Questo paese e’ un blues senza fine. Un canto profano, religioso, qualcosa di lontano ed ancestrale che affiora nelle notti d’estate. Un blues che si mescola alle cantilene sussurrate nelle chiese in collina, le porte di legno pesante con luci delle candele che affiorano nell’oscurita, attraverso tende di broccato rosa sdrucite e sbiancate dal solleone.
Un blues nella notte italiana, le finestre aperte delle case del mare senza condizionatore. I cani che latrano e che abbaiano come se stessero arrivando un temporale od un terremoto, il rumore delle bottiglie che, nottetempo, qualcuno, da qualche parte fra i pini e i faggi, infila in una campana del vetro del riciclaggio. Qualcuno con una busta con le bottiglie tutte lavate ed asciugate, con l’etichetta rimossa diligentemente, come se fosse un atto ufficiale, quel lanciare oggetti nel foro del cassonetto per sentire infrangersi in mille pezzi.

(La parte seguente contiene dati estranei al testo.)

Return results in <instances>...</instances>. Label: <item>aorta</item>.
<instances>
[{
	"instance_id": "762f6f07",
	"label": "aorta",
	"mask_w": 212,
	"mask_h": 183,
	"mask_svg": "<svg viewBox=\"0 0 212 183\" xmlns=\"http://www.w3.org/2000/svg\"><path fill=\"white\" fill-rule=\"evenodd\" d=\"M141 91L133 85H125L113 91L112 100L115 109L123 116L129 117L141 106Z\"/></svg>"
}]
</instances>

Un blues di ragazzi che cantano in qualche giardino, o il blues hispanico che si irradia da balere distanti, un merengue sfilacciato ed insulso, ma con ritmi spaccagambe, per la generazione del primo-secondo-dolce-ballo, vini inclusi.
Un blues nella notte italiana di fine legislatura, o cosi’ sembra. Un blues per un paese che affoga nel caldo umido, le foto sui social che raccontano un mondo surreale e distante dalla realta’, che siano i piatti di pasta o che siano i tramonti filtrati e trattati a seconda del gusto del momento. La notte di questa repubblica in cui tutto appare legittimo, quando niente lo e’.

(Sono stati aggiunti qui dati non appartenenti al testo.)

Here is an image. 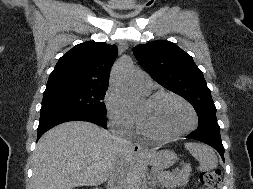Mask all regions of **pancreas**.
I'll list each match as a JSON object with an SVG mask.
<instances>
[{"label": "pancreas", "instance_id": "1", "mask_svg": "<svg viewBox=\"0 0 253 189\" xmlns=\"http://www.w3.org/2000/svg\"><path fill=\"white\" fill-rule=\"evenodd\" d=\"M190 176V169L177 172H164V171H158L157 172V178L159 182L163 186L167 187H175V186H183L188 183Z\"/></svg>", "mask_w": 253, "mask_h": 189}]
</instances>
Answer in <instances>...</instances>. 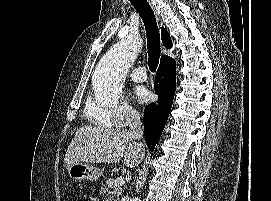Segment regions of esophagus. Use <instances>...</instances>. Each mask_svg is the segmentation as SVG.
Here are the masks:
<instances>
[{"instance_id":"esophagus-1","label":"esophagus","mask_w":271,"mask_h":201,"mask_svg":"<svg viewBox=\"0 0 271 201\" xmlns=\"http://www.w3.org/2000/svg\"><path fill=\"white\" fill-rule=\"evenodd\" d=\"M148 2H149L150 6H151V8H152V10H153V12H154V15H155V18H156V21H157L159 27H161V26L163 25V23H162V20H161L159 14H158L157 11L155 10L153 4L151 3V0H148Z\"/></svg>"}]
</instances>
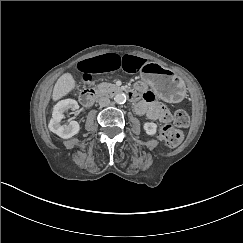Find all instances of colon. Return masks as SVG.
<instances>
[{"instance_id":"colon-1","label":"colon","mask_w":243,"mask_h":243,"mask_svg":"<svg viewBox=\"0 0 243 243\" xmlns=\"http://www.w3.org/2000/svg\"><path fill=\"white\" fill-rule=\"evenodd\" d=\"M188 123L189 117L187 113L182 110H177L174 113L172 123H168L160 129L162 140L170 147L179 145L183 140V131L181 128L186 127Z\"/></svg>"}]
</instances>
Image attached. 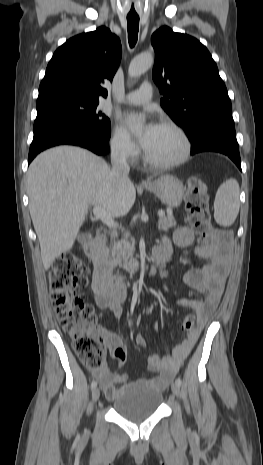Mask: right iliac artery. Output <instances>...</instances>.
I'll return each mask as SVG.
<instances>
[{"mask_svg": "<svg viewBox=\"0 0 263 465\" xmlns=\"http://www.w3.org/2000/svg\"><path fill=\"white\" fill-rule=\"evenodd\" d=\"M96 387H97V382H96V381H93V382L91 383V389L94 390Z\"/></svg>", "mask_w": 263, "mask_h": 465, "instance_id": "1", "label": "right iliac artery"}]
</instances>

Un blues in cui mi specchio. E cerco le somiglianze fra me e questo paese di anziani, cani, badanti e imprenditori indecisi. Un paese dove tutti hanno una ricetta buona per tirare qualche altro anno a campare, qualche altro anno per rimanere sulla cresta dell’onda. Un blues di transumanza, transizione, di paura e di celebrazione di assenza del senso, del respiro. Un blues per il breve periodo, un blues metropolitano, piu’ Chicago style che New Orleans. Un blues ripetuto, senza accordi in levare.
Un blues notturno, denso, senza speranza. Nero. Le facce dei politici su tutti i giornali, facce serene di gente in vacanza, abbronzata, che beve drink, che fa sport, in bikini, che sorride in giardini di case al mare da borghesia alta pariolina. Con gli aghi di pino ordinatamente sparsi su pratini verdi, verdissimi nonostante le ordinanze comunali sull’uso dell’acqua pubblica. Gente incapace ad intonare un blues, perche’ tutto deve essere in levare, ritmi forsennati da discoteca o qualche canzone di moda fra i figli.

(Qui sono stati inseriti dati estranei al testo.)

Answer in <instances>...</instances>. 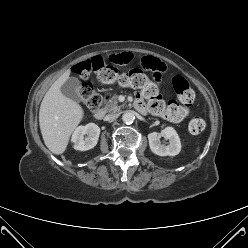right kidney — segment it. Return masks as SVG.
<instances>
[{
	"label": "right kidney",
	"mask_w": 248,
	"mask_h": 248,
	"mask_svg": "<svg viewBox=\"0 0 248 248\" xmlns=\"http://www.w3.org/2000/svg\"><path fill=\"white\" fill-rule=\"evenodd\" d=\"M87 135V136H86ZM100 135V128L94 123L76 128L71 141L74 148L80 151H86L96 146Z\"/></svg>",
	"instance_id": "1"
}]
</instances>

Invece, appena fuori da quella immagine perfetta, carina, il paese canta il Blues. Nelle pinete delle zone agroindustriali. E nei sogni di mille falene che danzano attorno all’ennesima luce blu nella notte senza fine. Un blues senza sconti e senza interessi. Un blues che varrebbe ancora qualcosa se potessimo piangerlo assieme.